[Instructions to follow] Copy the data as given. No line may be skipped.

[Extracted material]
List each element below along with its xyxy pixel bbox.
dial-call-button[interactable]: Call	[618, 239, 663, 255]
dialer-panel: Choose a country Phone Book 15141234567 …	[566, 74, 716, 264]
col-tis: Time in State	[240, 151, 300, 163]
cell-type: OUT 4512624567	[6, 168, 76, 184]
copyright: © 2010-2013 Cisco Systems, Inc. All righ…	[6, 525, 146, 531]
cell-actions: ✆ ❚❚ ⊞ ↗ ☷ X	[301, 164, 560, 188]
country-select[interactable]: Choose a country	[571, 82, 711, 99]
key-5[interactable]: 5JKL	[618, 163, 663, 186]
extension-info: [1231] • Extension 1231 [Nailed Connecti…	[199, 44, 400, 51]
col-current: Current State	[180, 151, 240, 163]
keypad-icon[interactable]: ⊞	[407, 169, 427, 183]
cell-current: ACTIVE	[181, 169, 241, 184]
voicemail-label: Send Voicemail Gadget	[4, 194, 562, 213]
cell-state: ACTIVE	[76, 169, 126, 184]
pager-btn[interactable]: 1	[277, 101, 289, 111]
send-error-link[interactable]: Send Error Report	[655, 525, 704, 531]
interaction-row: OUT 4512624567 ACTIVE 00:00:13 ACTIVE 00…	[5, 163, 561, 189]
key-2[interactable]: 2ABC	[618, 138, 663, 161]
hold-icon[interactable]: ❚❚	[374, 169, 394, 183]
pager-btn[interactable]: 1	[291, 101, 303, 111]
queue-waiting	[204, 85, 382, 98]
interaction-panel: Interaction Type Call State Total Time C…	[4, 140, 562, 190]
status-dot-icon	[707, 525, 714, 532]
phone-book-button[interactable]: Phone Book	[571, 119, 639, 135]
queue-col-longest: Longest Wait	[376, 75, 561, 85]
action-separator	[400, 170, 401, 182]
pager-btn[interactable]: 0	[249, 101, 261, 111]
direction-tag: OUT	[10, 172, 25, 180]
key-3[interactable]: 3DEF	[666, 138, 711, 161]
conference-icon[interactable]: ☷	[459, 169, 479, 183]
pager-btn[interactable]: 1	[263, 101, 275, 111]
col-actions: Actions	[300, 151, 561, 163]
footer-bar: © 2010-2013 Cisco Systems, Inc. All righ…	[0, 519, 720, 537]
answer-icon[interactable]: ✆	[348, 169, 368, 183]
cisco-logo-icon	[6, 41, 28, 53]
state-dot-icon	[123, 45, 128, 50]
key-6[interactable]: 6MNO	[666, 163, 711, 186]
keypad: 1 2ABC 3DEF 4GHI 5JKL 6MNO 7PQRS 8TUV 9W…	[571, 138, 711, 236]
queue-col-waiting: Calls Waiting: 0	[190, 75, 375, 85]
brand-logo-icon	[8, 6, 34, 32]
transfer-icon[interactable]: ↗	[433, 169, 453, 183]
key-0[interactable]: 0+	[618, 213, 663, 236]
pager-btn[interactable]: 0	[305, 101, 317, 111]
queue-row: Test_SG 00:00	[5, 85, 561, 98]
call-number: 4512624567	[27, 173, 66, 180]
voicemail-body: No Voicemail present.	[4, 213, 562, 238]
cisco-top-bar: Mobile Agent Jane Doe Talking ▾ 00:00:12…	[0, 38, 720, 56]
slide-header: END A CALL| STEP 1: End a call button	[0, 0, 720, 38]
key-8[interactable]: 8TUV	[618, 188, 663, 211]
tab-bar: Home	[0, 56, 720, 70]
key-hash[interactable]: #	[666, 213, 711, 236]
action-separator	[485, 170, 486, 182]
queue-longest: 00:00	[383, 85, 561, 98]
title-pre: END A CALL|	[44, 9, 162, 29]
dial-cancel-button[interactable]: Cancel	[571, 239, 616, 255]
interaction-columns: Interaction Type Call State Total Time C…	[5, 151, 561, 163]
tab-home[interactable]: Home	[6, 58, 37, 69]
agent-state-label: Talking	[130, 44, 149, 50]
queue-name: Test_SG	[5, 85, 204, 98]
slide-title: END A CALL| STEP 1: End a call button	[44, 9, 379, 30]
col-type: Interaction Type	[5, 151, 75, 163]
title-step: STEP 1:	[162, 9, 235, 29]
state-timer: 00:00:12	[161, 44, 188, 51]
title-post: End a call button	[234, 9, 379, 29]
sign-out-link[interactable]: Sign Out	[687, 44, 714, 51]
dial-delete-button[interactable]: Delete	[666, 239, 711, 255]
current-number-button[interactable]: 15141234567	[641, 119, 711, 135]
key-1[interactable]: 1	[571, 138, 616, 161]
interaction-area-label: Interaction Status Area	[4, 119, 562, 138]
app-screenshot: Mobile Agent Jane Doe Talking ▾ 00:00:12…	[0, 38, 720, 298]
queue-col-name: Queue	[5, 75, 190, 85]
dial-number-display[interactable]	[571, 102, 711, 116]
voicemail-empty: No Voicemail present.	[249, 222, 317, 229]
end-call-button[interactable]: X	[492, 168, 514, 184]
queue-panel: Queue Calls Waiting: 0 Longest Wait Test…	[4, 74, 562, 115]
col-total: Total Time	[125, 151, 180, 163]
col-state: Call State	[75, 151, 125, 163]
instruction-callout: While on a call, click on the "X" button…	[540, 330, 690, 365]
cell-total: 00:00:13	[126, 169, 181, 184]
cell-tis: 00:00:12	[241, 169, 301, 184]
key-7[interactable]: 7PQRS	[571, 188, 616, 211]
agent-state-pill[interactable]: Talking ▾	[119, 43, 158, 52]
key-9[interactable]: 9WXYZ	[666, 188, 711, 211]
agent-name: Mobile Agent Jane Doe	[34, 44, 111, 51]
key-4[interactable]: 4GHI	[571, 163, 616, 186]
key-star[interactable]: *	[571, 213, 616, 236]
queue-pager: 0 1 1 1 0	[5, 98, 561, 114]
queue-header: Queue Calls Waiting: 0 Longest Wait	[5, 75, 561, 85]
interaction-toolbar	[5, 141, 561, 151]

[Answer to the exercise]
List each element below along with its xyxy pixel bbox.
dial-call-button[interactable]: Call	[618, 239, 663, 255]
dialer-panel: Choose a country Phone Book 15141234567 …	[566, 74, 716, 264]
col-tis: Time in State	[240, 151, 300, 163]
cell-type: OUT 4512624567	[6, 168, 76, 184]
copyright: © 2010-2013 Cisco Systems, Inc. All righ…	[6, 525, 146, 531]
cell-actions: ✆ ❚❚ ⊞ ↗ ☷ X	[301, 164, 560, 188]
country-select[interactable]: Choose a country	[571, 82, 711, 99]
key-5[interactable]: 5JKL	[618, 163, 663, 186]
extension-info: [1231] • Extension 1231 [Nailed Connecti…	[199, 44, 400, 51]
col-current: Current State	[180, 151, 240, 163]
keypad-icon[interactable]: ⊞	[407, 169, 427, 183]
cell-current: ACTIVE	[181, 169, 241, 184]
voicemail-label: Send Voicemail Gadget	[4, 194, 562, 213]
cell-state: ACTIVE	[76, 169, 126, 184]
pager-btn[interactable]: 1	[277, 101, 289, 111]
send-error-link[interactable]: Send Error Report	[655, 525, 704, 531]
interaction-row: OUT 4512624567 ACTIVE 00:00:13 ACTIVE 00…	[5, 163, 561, 189]
key-2[interactable]: 2ABC	[618, 138, 663, 161]
hold-icon[interactable]: ❚❚	[374, 169, 394, 183]
pager-btn[interactable]: 1	[291, 101, 303, 111]
queue-waiting	[204, 85, 382, 98]
interaction-panel: Interaction Type Call State Total Time C…	[4, 140, 562, 190]
status-dot-icon	[707, 525, 714, 532]
phone-book-button[interactable]: Phone Book	[571, 119, 639, 135]
queue-col-longest: Longest Wait	[376, 75, 561, 85]
action-separator	[400, 170, 401, 182]
pager-btn[interactable]: 0	[249, 101, 261, 111]
direction-tag: OUT	[10, 172, 25, 180]
key-3[interactable]: 3DEF	[666, 138, 711, 161]
conference-icon[interactable]: ☷	[459, 169, 479, 183]
pager-btn[interactable]: 1	[263, 101, 275, 111]
col-actions: Actions	[300, 151, 561, 163]
footer-bar: © 2010-2013 Cisco Systems, Inc. All righ…	[0, 519, 720, 537]
answer-icon[interactable]: ✆	[348, 169, 368, 183]
cisco-logo-icon	[6, 41, 28, 53]
state-dot-icon	[123, 45, 128, 50]
key-6[interactable]: 6MNO	[666, 163, 711, 186]
keypad: 1 2ABC 3DEF 4GHI 5JKL 6MNO 7PQRS 8TUV 9W…	[571, 138, 711, 236]
queue-col-waiting: Calls Waiting: 0	[190, 75, 375, 85]
brand-logo-icon	[8, 6, 34, 32]
transfer-icon[interactable]: ↗	[433, 169, 453, 183]
key-0[interactable]: 0+	[618, 213, 663, 236]
pager-btn[interactable]: 0	[305, 101, 317, 111]
queue-row: Test_SG 00:00	[5, 85, 561, 98]
call-number: 4512624567	[27, 173, 66, 180]
voicemail-body: No Voicemail present.	[4, 213, 562, 238]
cisco-top-bar: Mobile Agent Jane Doe Talking ▾ 00:00:12…	[0, 38, 720, 56]
slide-header: END A CALL| STEP 1: End a call button	[0, 0, 720, 38]
key-8[interactable]: 8TUV	[618, 188, 663, 211]
tab-bar: Home	[0, 56, 720, 70]
key-hash[interactable]: #	[666, 213, 711, 236]
action-separator	[485, 170, 486, 182]
queue-longest: 00:00	[383, 85, 561, 98]
title-pre: END A CALL|	[44, 9, 162, 29]
dial-cancel-button[interactable]: Cancel	[571, 239, 616, 255]
interaction-columns: Interaction Type Call State Total Time C…	[5, 151, 561, 163]
tab-home[interactable]: Home	[6, 58, 37, 69]
agent-state-label: Talking	[130, 44, 149, 50]
queue-name: Test_SG	[5, 85, 204, 98]
slide-title: END A CALL| STEP 1: End a call button	[44, 9, 379, 30]
col-type: Interaction Type	[5, 151, 75, 163]
title-step: STEP 1:	[162, 9, 235, 29]
state-timer: 00:00:12	[161, 44, 188, 51]
title-post: End a call button	[234, 9, 379, 29]
sign-out-link[interactable]: Sign Out	[687, 44, 714, 51]
dial-delete-button[interactable]: Delete	[666, 239, 711, 255]
current-number-button[interactable]: 15141234567	[641, 119, 711, 135]
key-1[interactable]: 1	[571, 138, 616, 161]
interaction-area-label: Interaction Status Area	[4, 119, 562, 138]
app-screenshot: Mobile Agent Jane Doe Talking ▾ 00:00:12…	[0, 38, 720, 298]
queue-col-name: Queue	[5, 75, 190, 85]
dial-number-display[interactable]	[571, 102, 711, 116]
voicemail-empty: No Voicemail present.	[249, 222, 317, 229]
end-call-button[interactable]: X	[492, 168, 514, 184]
queue-panel: Queue Calls Waiting: 0 Longest Wait Test…	[4, 74, 562, 115]
col-total: Total Time	[125, 151, 180, 163]
col-state: Call State	[75, 151, 125, 163]
instruction-callout: While on a call, click on the "X" button…	[540, 330, 690, 365]
cell-total: 00:00:13	[126, 169, 181, 184]
cell-tis: 00:00:12	[241, 169, 301, 184]
key-7[interactable]: 7PQRS	[571, 188, 616, 211]
agent-state-pill[interactable]: Talking ▾	[119, 43, 158, 52]
key-9[interactable]: 9WXYZ	[666, 188, 711, 211]
agent-name: Mobile Agent Jane Doe	[34, 44, 111, 51]
key-4[interactable]: 4GHI	[571, 163, 616, 186]
key-star[interactable]: *	[571, 213, 616, 236]
queue-pager: 0 1 1 1 0	[5, 98, 561, 114]
queue-header: Queue Calls Waiting: 0 Longest Wait	[5, 75, 561, 85]
interaction-toolbar	[5, 141, 561, 151]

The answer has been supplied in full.